Task requirements |
Print the line that contains "Take Action" and every line after it through the last line of the records below, exactly as written and nothing else.

Saved data entries |
######

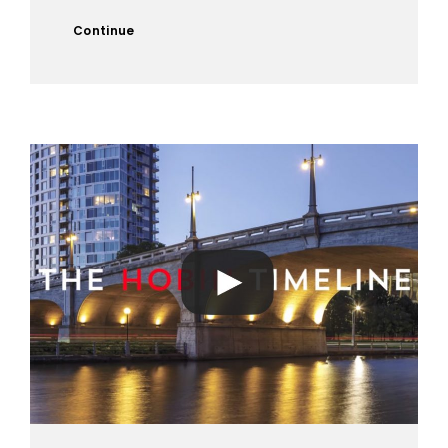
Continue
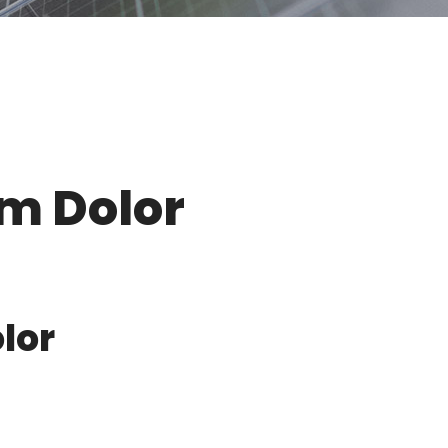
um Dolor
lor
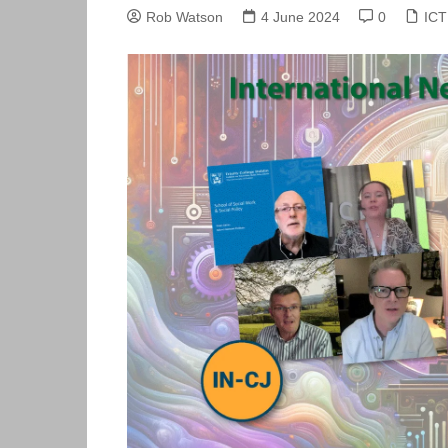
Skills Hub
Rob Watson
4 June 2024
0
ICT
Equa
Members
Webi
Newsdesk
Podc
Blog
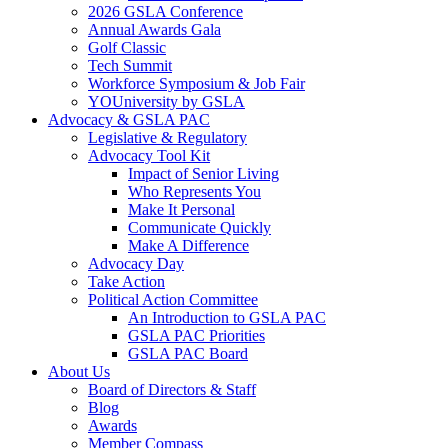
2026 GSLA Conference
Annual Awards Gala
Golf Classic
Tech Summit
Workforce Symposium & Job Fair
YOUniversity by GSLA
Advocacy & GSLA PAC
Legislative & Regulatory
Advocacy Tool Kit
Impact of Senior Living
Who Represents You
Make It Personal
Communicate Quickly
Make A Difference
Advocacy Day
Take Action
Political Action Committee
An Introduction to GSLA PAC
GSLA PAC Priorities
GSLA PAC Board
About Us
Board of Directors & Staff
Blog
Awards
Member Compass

######

Result of this exercise |
Take Action
Political Action Committee
An Introduction to GSLA PAC
GSLA PAC Priorities
GSLA PAC Board
About Us
Board of Directors & Staff
Blog
Awards
Member Compass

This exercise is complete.